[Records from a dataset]
++++++++

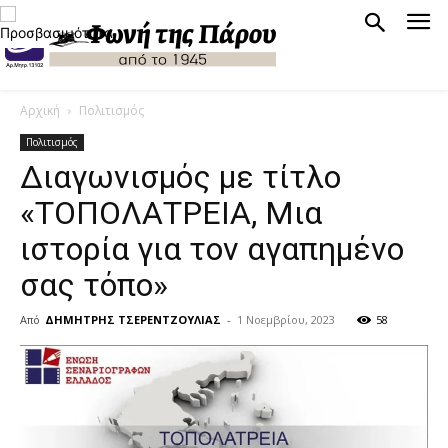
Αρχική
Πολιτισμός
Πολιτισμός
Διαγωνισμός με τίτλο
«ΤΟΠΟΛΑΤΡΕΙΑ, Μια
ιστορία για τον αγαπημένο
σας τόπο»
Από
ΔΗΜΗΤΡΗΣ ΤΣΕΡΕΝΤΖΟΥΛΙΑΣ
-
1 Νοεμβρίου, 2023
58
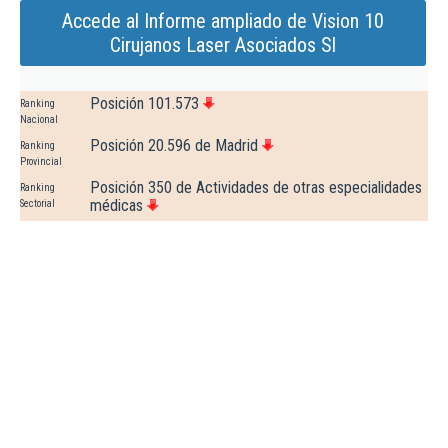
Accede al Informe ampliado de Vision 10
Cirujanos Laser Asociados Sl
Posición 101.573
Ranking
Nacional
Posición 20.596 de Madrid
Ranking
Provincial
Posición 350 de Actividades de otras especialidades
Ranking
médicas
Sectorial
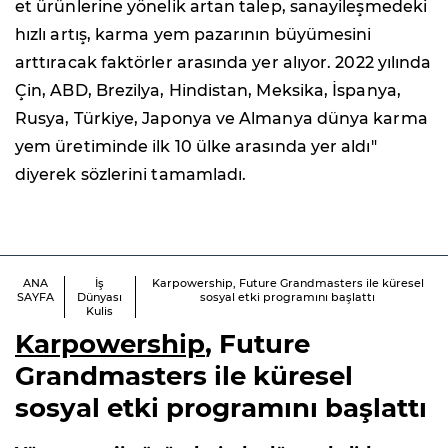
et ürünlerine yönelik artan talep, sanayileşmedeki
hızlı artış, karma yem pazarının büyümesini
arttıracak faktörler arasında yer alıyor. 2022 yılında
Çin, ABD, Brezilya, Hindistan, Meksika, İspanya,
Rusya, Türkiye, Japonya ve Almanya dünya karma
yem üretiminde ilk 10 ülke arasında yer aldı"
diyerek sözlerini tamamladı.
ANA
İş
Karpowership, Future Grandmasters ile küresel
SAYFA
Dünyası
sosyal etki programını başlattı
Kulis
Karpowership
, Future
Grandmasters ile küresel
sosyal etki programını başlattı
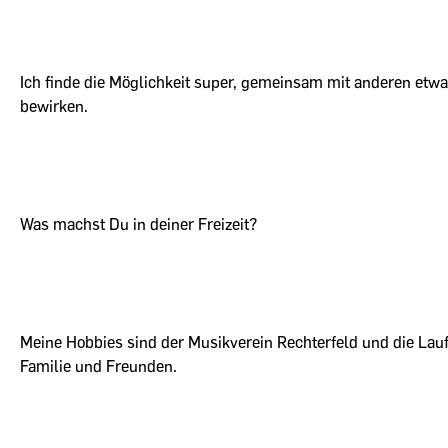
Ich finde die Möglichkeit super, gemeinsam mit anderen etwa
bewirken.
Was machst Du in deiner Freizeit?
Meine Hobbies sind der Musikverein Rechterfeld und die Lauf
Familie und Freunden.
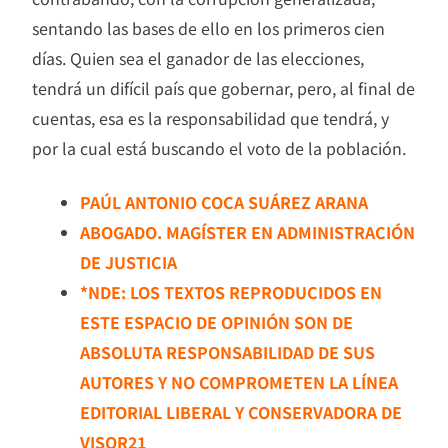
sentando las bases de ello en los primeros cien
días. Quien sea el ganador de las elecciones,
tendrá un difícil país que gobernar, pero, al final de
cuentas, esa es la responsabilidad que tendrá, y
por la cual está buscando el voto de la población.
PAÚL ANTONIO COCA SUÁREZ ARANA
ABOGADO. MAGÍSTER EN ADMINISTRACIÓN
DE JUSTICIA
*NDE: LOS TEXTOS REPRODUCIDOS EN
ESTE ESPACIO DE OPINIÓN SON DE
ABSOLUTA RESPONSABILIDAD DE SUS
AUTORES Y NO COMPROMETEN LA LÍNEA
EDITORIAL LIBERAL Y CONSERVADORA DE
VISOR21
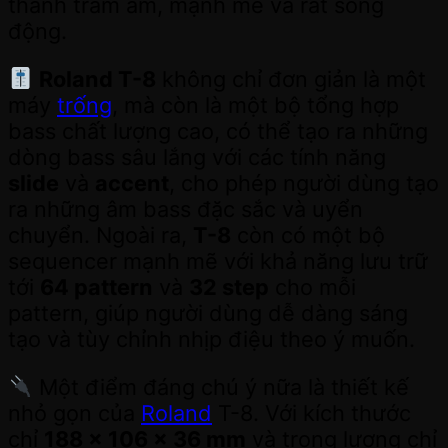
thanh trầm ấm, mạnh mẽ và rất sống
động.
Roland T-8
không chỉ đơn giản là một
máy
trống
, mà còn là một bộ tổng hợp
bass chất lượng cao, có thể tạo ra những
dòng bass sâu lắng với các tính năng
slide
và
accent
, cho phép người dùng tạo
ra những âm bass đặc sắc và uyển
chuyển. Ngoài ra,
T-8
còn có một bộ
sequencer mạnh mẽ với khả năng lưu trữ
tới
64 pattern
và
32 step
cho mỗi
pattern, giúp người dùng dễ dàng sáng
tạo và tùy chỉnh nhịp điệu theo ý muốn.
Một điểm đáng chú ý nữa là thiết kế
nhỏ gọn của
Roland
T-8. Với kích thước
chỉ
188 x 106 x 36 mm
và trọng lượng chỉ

++++++++

**Problem to solve**
Could you repeat each line above exactly as written? Omit the pictures.

**Answer to the problem**
Αρχική
Πολιτισμός
Πολιτισμός
Διαγωνισμός με τίτλο
«ΤΟΠΟΛΑΤΡΕΙΑ, Μια
ιστορία για τον αγαπημένο
σας τόπο»
Από
ΔΗΜΗΤΡΗΣ ΤΣΕΡΕΝΤΖΟΥΛΙΑΣ
-
1 Νοεμβρίου, 2023
58
Accede al Informe ampliado de Vision 10
Cirujanos Laser Asociados Sl
Posición 101.573
Ranking
Nacional
Posición 20.596 de Madrid
Ranking
Provincial
Posición 350 de Actividades de otras especialidades
Ranking
médicas
Sectorial
et ürünlerine yönelik artan talep, sanayileşmedeki
hızlı artış, karma yem pazarının büyümesini
arttıracak faktörler arasında yer alıyor. 2022 yılında
Çin, ABD, Brezilya, Hindistan, Meksika, İspanya,
Rusya, Türkiye, Japonya ve Almanya dünya karma
yem üretiminde ilk 10 ülke arasında yer aldı"
diyerek sözlerini tamamladı.
ANA
İş
Karpowership, Future Grandmasters ile küresel
SAYFA
Dünyası
sosyal etki programını başlattı
Kulis
Karpowership
, Future
Grandmasters ile küresel
sosyal etki programını başlattı
Ich finde die Möglichkeit super, gemeinsam mit anderen etwa
bewirken.
Was machst Du in deiner Freizeit?
Meine Hobbies sind der Musikverein Rechterfeld und die Lauf
Familie und Freunden.
sentando las bases de ello en los primeros cien
días. Quien sea el ganador de las elecciones,
tendrá un difícil país que gobernar, pero, al final de
cuentas, esa es la responsabilidad que tendrá, y
por la cual está buscando el voto de la población.
PAÚL ANTONIO COCA SUÁREZ ARANA
ABOGADO. MAGÍSTER EN ADMINISTRACIÓN
DE JUSTICIA
*NDE: LOS TEXTOS REPRODUCIDOS EN
ESTE ESPACIO DE OPINIÓN SON DE
ABSOLUTA RESPONSABILIDAD DE SUS
AUTORES Y NO COMPROMETEN LA LÍNEA
EDITORIAL LIBERAL Y CONSERVADORA DE
VISOR21
thanh trầm ấm, mạnh mẽ và rất sống
động.
Roland T-8
không chỉ đơn giản là một
máy
trống
, mà còn là một bộ tổng hợp
bass chất lượng cao, có thể tạo ra những
dòng bass sâu lắng với các tính năng
slide
và
accent
, cho phép người dùng tạo
ra những âm bass đặc sắc và uyển
chuyển. Ngoài ra,
T-8
còn có một bộ
sequencer mạnh mẽ với khả năng lưu trữ
tới
64 pattern
và
32 step
cho mỗi
pattern, giúp người dùng dễ dàng sáng
tạo và tùy chỉnh nhịp điệu theo ý muốn.
Một điểm đáng chú ý nữa là thiết kế
nhỏ gọn của
Roland
T-8. Với kích thước
chỉ
188 x 106 x 36 mm
và trọng lượng chỉ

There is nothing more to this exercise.